TJ Wilkshire is a Brisbane based artist and writer. She holds a Bachelor of Arts in Writing and English Literature and is currently completing a Master of Arts at The University of Queensland. Wilkshire’s poetry has been published on Peril, Writer’s Edit, and Uneven Floor, as well as winning the Kingshott Cassidy poetry scholarship and being shortlisted for both the 2016 and 2017 NotJack Competition.

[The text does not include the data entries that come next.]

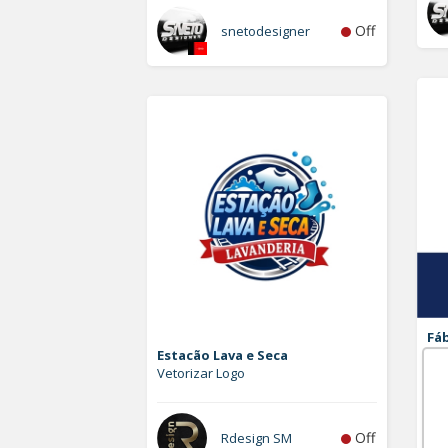
Off
snetodesigner
Fáb
Estacão Lava e Seca
Ad
Vetorizar Logo
Log
Off
Rdesign SM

Wilkshire’s works, both creative and academic, are inspired by birds and feelings of displacement.
 
 

The honeyeaters.

“I am half a soul.”
I roll the words around my tongue
And slip them down my throat.
I say them again
And I see your face,
sacred;
like a Kingfisher.

The car pulls up next to yours,
the child inside is three months old.
You know we are there.
The woman’s gaze is piercing,
like ice.
No, not like ice.
Like a lover.
And yet your eyes do not shift.
And yet you drive away.
And the woman tastes no more of sweetness.
And your child will not know your sweetness.
And yet you drive away,
taking it with you
leaving two women
to become hard like marrow.
Two half-souls.
Two Honeyeaters.

 
 
Dear Father,

At morning –
I mistake the sunlight’s
skittish movements on the ceiling
for Yellow Turks, flying.
No,
they are dancing.

Looking for something
to sweeten my headache,
I peel myself from a deflated air mattress
that through the night
eagerly reunited itself with timber floors.

I meet with my friend’s father
in the hallway.
Eyeing empty bottles and cigarette butts,
he raises his eyebrows.
I notice they are like his daughter’s,
and I wonder where my curls came from,
though I already know.
So instead, I wonder what you look like.